Birleşmiş Milletler nezdinde kurulan Net Sıfır Bankacılık Birliği’ne üye olarak kredi portföyünden kaynaklanan etkileri yönetmek ve azaltım hedefleri belirlemek üzere çalışmalara başlayan Türkiye İş Bankası, tarımda yeni, etkili teknolojiler geliştirilmesi ve sürdürülebilir tarım uygulamalarının yaygınlaşması amacıyla yürüttüğü çalışmalara bir yenisini ekledi.
Türkiye İş Bankası ve The European Fund for Southeast Europe (EFSE) iş birliği ve Frankfurt School’un danışmanlığında geliştirilerek ilk fazı tamamlanan proje ile dört ana ürün grubunda üreticilerin karbon ayak izi ölçümü gerçekleştiriliyor. Nihai hedef ise ürün özelinde karbon ayak izini azaltıcı bankacılık çözümlerinin geliştirilmesi.
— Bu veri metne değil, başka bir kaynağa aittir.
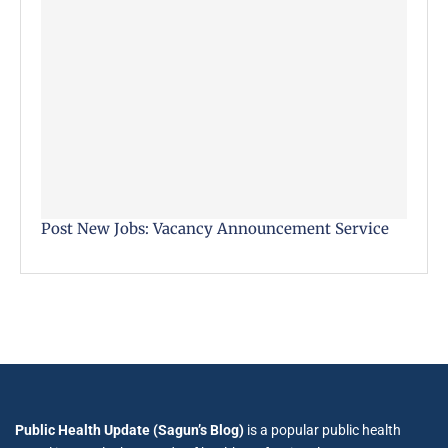
Post New Jobs: Vacancy Announcement Service
Public Health Update (Sagun’s Blog)
is a popular public health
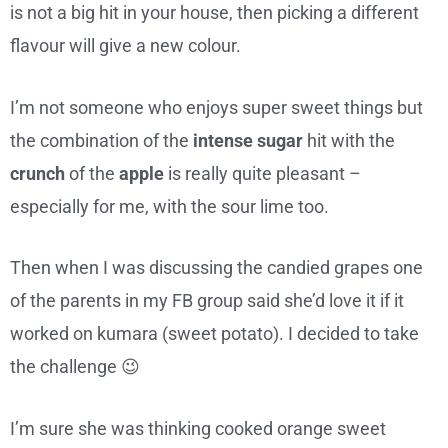
is not a big hit in your house, then picking a different
flavour will give a new colour.
I’m not someone who enjoys super sweet things but
the combination of the
intense sugar
hit with the
crunch
of the
apple
is really quite pleasant –
especially for me, with the sour lime too.
Then when I was discussing the candied grapes one
of the parents in my FB group said she’d love it if it
worked on kumara (sweet potato). I decided to take
the challenge 😉
I’m sure she was thinking cooked orange sweet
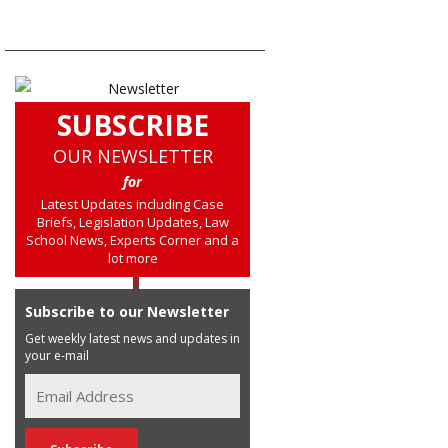
SUBSCRIBE
OUR NEWSLETTER
for
Latest Updates including Case
Briefs, Legislation Updates, Law
School News, Experts Corner and a
lot more
Subscribe to our Newsletter
Get weekly latest news and updates in
your e-mail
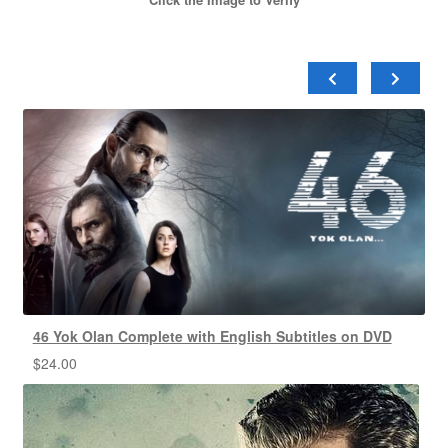
46 Yok Olan Complete with English Subtitles on DVD
$
24.00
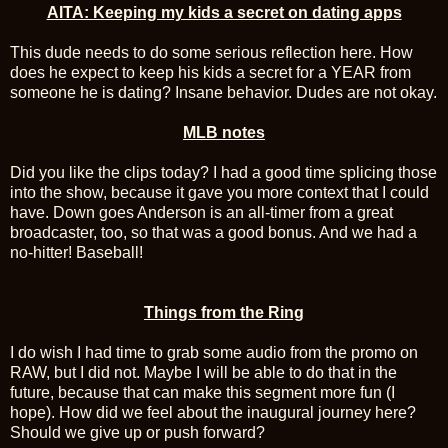
AITA: Keeping my kids a secret on dating apps
This dude needs to do some serious reflection here. How
does he expect to keep his kids a secret for a YEAR from
someone he is dating? Insane behavior. Dudes are not okay.
MLB notes
Did you like the clips today? I had a good time splicing those
into the show, because it gave you more context that I could
have. Down goes Anderson is an all-timer from a great
broadcaster, too, so that was a good bonus. And we had a
no-hitter! Baseball!
Things from the Ring
I do wish I had time to grab some audio from the promo on
RAW, but I did not. Maybe I will be able to do that in the
future, because that can make this segment more fun (I
hope). How did we feel about the inaugural journey here?
Should we give up or push forward?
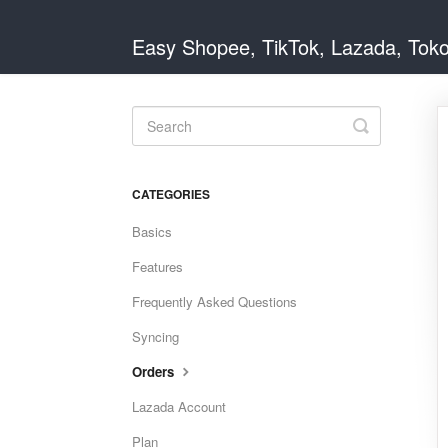
Easy Shopee, TikTok, Lazada, Tok
Toggle
Search
CATEGORIES
Basics
Features
Frequently Asked Questions
Syncing
Orders
Lazada Account
Plan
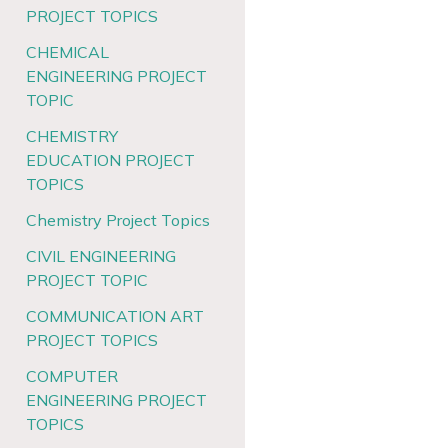
PROJECT TOPICS
CHEMICAL
ENGINEERING PROJECT
TOPIC
CHEMISTRY
EDUCATION PROJECT
TOPICS
Chemistry Project Topics
CIVIL ENGINEERING
PROJECT TOPIC
COMMUNICATION ART
PROJECT TOPICS
COMPUTER
ENGINEERING PROJECT
TOPICS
Proje çerçevesinde sürdürülebilir tarıma destek olacak bankacılık ürünlerinin geliştirilmesine temel oluşturmak amacıyla bir hesaplama aracı geliştirildi. Bu sayede ürün çeşidi, arazinin büyüklüğü ve üretimin gerçekleştirildiği il bilgisi gibi veriler değerlendirilerek ürün bazında ortaya çıkan ortalama sera gazı emisyon miktarı ölçümlenebiliyor.
İlk etapta, Türkiye’deki tarımsal üretimin önemli bir kısmını oluşturan buğday, arpa, mısır ve ayçiçeği özelinde hesaplama yapılabiliyor. Kısa süre içinde karbon ayak izi ölçümü yapılabilen ürün sayısının 50’ye çıkarılması hedefleniyor.
Çalışmanın sonraki aşamalarında ise çiftçilerden alınacak ek bilgilerle uygulamanın interaktif hale getirilmesi ve üreticiye özel karbon ayak izi ölçümü yapılması planlanıyor. Ayrıca, su ayak izinin yanı sıra küçükbaş, büyükbaş ve kanatlı hayvan varlıklarının da ölçümlere eklenmesi hedefleniyor.
Son aşamada ise sera gazı emisyonlarının ve su kullanımının azaltılması ile toprağın gereksiz işlenmesinin önüne geçilmesi için alınabilecek önlemlerin araştırılması ve çiftçileri bu adımları atmaya teşvik edecek bankacılık ürün ve hizmetlerinin geliştirilmesi öngörülüyor.
Tarımsal üretimde karbon ayak izini hesaplama aracı, Frankfurt School tarafından tarım alanında yürütülen çalışmalar sonucu ve proje kapsamında oluşturulan kapsamlı veri tabanından yararlanarak ölçümü gerçekleştiriyor.
Enerji tüketimi, atık yönetimi, gübre üretimi ve uygulamaları, tarım ilacı uygulamaları ve karbon stok değişimini içeren tarımsal faaliyetler sonucunda karbondioksit, nitrözoksit ve metandan oluşan üç sera gazı açığa çıkıyor. Söz konusu emisyon, üretim süreçlerini ve uluslararası uygulamaları dikkate alan bir metodoloji ile kilogram karbondioksit eşdeğeri olarak hesaplanıyor.
Konuya ilişkin değerlendirmelerde bulunan İş Bankası Genel Müdür Yardımcısı İzlem Erdem, artan dünya nüfusu ve etkilerini giderek daha yoğun olarak hissettikleri iklim değişikliğinin yarattığı risklerin tarım sektörünün stratejik önemini yadsınamaz noktaya getirdiğini ifade etti.
Erdem, “Türkiye’nin iklim değişikliğinden fazla etkilenecek ülkeler arasında yer aldığını da göz önünde bulundurduğumuzda, sürdürülebilir tarıma yönelik adımları şimdiden atmamız gerekiyor. Biz bugüne kadar özellikle teknolojik imkânlardan faydalanarak çiftçilerimize pek çok çözüm sunduk. Ürün bazında karbon ayak izi ölçümü de yeni projemizin ilk adımını oluşturuyor. Çiftçilerimizin sürdürülebilir tarıma geçişini teşvik edecek ürün ve hizmetleri geliştirmek üzere çalışmaya devam edeceğiz.” değerlendirmesinde bulundu.